Quanto alla loro provenienza, la gran parte viene generata dalle attività del settore ospedaliero (inclusi i materiali che possono essere venuti a contatto con sostanze radioattive, come i guanti in gomma del personale sanitario, cotone, siringhe e altro), seguito da quello industriale.
C’è poi il capitolo riguardante le scorie radioattive derivanti dalle attività di bonifica di siti industriali contaminati accidentalmente (ad esempio, conseguenti ad incidenti di fusione di sorgenti radioattive). Generalmente, si tratta di scorie di fusione, polveri, ceneri, prodotti finiti, ma anche di materiali provenienti dalla bonifica di forni o camini contaminati. Vanno poi considerati quei materiali che, a causa di una mancata tempestiva rilevazione della presenza di radioattività, sono stati inconsapevolmente smaltiti in discariche convenzionali, provocando a loro volta una contaminazione radioattiva.
Riguardo il combustibile irraggiato ancora presente in Italia – circa il 10% di quello proveniente dalle quattro centrali nucleari nazionali dismesse -, l’inventario indica in 16 tonnellate la quantità di materiale ad alta attività, quasi tutte stoccate nel deposito “Avogadro” di Saluggia (Vercelli). Il restante 90%, in passato, era stato inviato nel Regno Unito e in Francia, per essere sottoposto a un particolare processo chimico che permette di recuperare l’uranio e il plutonio ancora utilizzabile. Residui e prodotti di fissione, invece, sono stati immobilizzati nel vetro (più resistente del cemento alla radioattività), e quindi stoccati in fusti che dovranno tornare nel nostro paese entro l’anno 2025.

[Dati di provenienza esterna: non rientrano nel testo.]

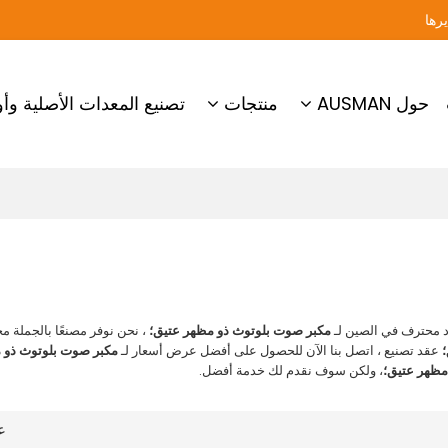
حول AUSMAN
منتجات
تصنيع المعدات الأصلية وأو
 محترف في الصين لـ
مكبر صوت بلوتوث ذو مظهر عتيق؛
، نحن نوفر مصنعًا بالجملة م
عقد تصنيع ، اتصل بنا الآن للحصول على أفضل عرض أسعار لـ
مكبر صوت بلوتوث ذو 
مظهر عتيق؛
، ولكن سوف نقدم لك خدمة أفضل.
ع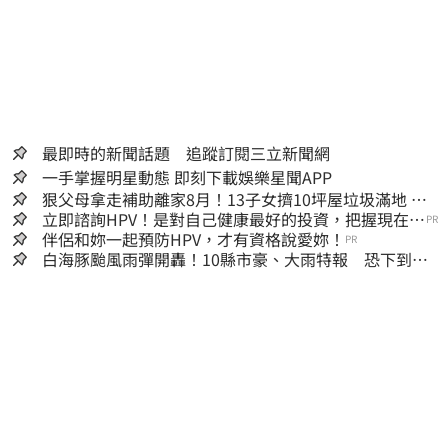
最即時的新聞話題 追蹤訂閱三立新聞網
一手掌握明星動態 即刻下載娛樂星聞APP
狠父母拿走補助離家8月！13子女擠10坪屋垃圾滿地 驚
見幼童深夜遊蕩
立即諮詢HPV！是對自己健康最好的投資，把握現在不
PR
嫌晚！
伴侶和妳一起預防HPV，才有資格說愛妳！
PR
白海豚颱風雨彈開轟！10縣市豪、大雨特報 恐下到明
天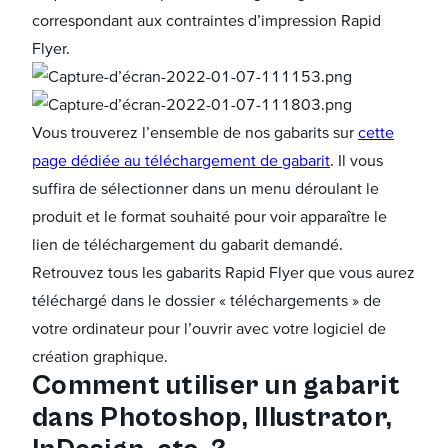
correspondant aux contraintes d’impression Rapid
Flyer.
Vous trouverez l’ensemble de nos gabarits sur
cette
page dédiée au téléchargement de gabarit
. Il vous
suffira de sélectionner dans un menu déroulant le
produit et le format souhaité pour voir apparaître le
lien de téléchargement du gabarit demandé.
Retrouvez tous les gabarits Rapid Flyer que vous aurez
téléchargé dans le dossier « téléchargements » de
votre ordinateur pour l’ouvrir avec votre logiciel de
création graphique.
Comment utiliser un gabarit
dans Photoshop, Illustrator,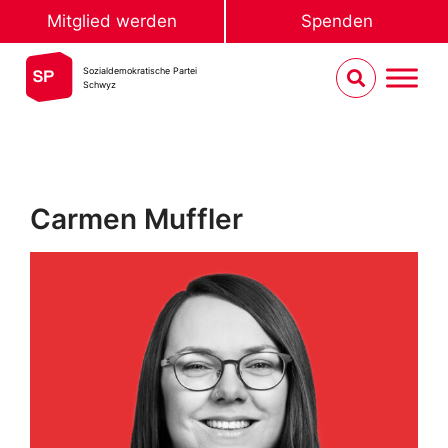
Mitglied werden
Spenden
Sozialdemokratische Partei
Schwyz
Carmen Muffler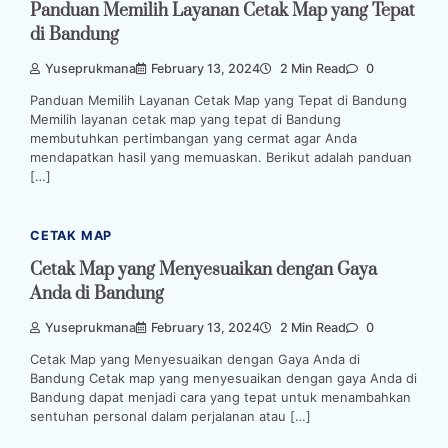
Panduan Memilih Layanan Cetak Map yang Tepat
di Bandung
Yuseprukmana
February 13, 2024
2 Min Read
0
Panduan Memilih Layanan Cetak Map yang Tepat di Bandung
Memilih layanan cetak map yang tepat di Bandung
membutuhkan pertimbangan yang cermat agar Anda
mendapatkan hasil yang memuaskan. Berikut adalah panduan
[…]
CETAK MAP
Cetak Map yang Menyesuaikan dengan Gaya
Anda di Bandung
Yuseprukmana
February 13, 2024
2 Min Read
0
Cetak Map yang Menyesuaikan dengan Gaya Anda di
Bandung Cetak map yang menyesuaikan dengan gaya Anda di
Bandung dapat menjadi cara yang tepat untuk menambahkan
sentuhan personal dalam perjalanan atau […]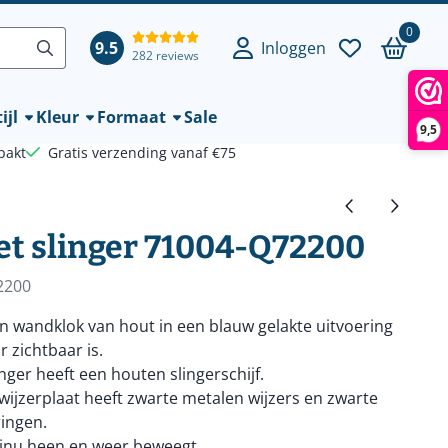
0
9.5
Inloggen
282 reviews
ijl
Kleur
Formaat
Sale
9,5
pakt
Gratis verzending vanaf €75
t slinger 71004-Q72200
2200
n wandklok van hout in een blauw gelakte uitvoering
 zichtbaar is.
inger heeft een houten slingerschijf.
ijzerplaat heeft zwarte metalen wijzers en zwarte
ingen.
tinu heen en weer beweegt.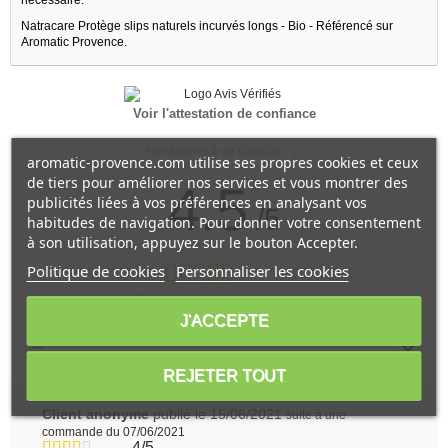
Natracare Protège slips naturels incurvés longs - Bio - Référencé sur
Aromatic Provence.
Voir l'attestation de confiance
Avis soumis à un contrôle
aromatic-provence.com utilise ses propres cookies et ceux
de tiers pour améliorer nos services et vous montrer des
4.5
publicités liées à vos préférences en analysant vos
/5
habitudes de navigation. Pour donner votre consentement
à son utilisation, appuyez sur le bouton Accepter.
Politique de cookies
Personnaliser les cookies
Calculé à partir de
6
avis client(s)
J'ACCEPTE
Trier l'affichage des avis :
---
REJETER TOUT
Client anonyme
publié le 15/06/2021
suite à une
commande du 07/06/2021
4/5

“E’ quindi necessario – spiega Lamberto Matteocci, direttore vicario dell’Ispettorato – che l’Italia si doti della struttura di deposito idonea a ospitarli, nella prospettiva di smaltirli nel futuro in un deposito geologico multinazionale”. A parere degli esperti, comunque, ciò di cui il nostro paese necessita con urgenza è un deposito superficiale per smaltire in maniera definitiva i rifiuti a bassa e media attività e un deposito che immagazzini temporaneamente i rifiuti ad alta attività (come quelli che dovranno rientrare dalla Francia e dal Regno Unito). La tecnologia per realizzarlo è disponibile già da decenni; la procedura di individuazione delle aree potenzialmente idonee ad ospitare il deposito nazionale si è conclusa nel 2015, ma… la carta nazionale non è mai stata pubblicata e rimane tutt’ora secretata! Continuano invece gli approfondimenti sulle caratteristiche sismiche dei siti eleggibili. Si riuscirà in breve tempo a completare la validazione della nuova lista di siti o sarà un “buco nell’acqua” anche stavolta?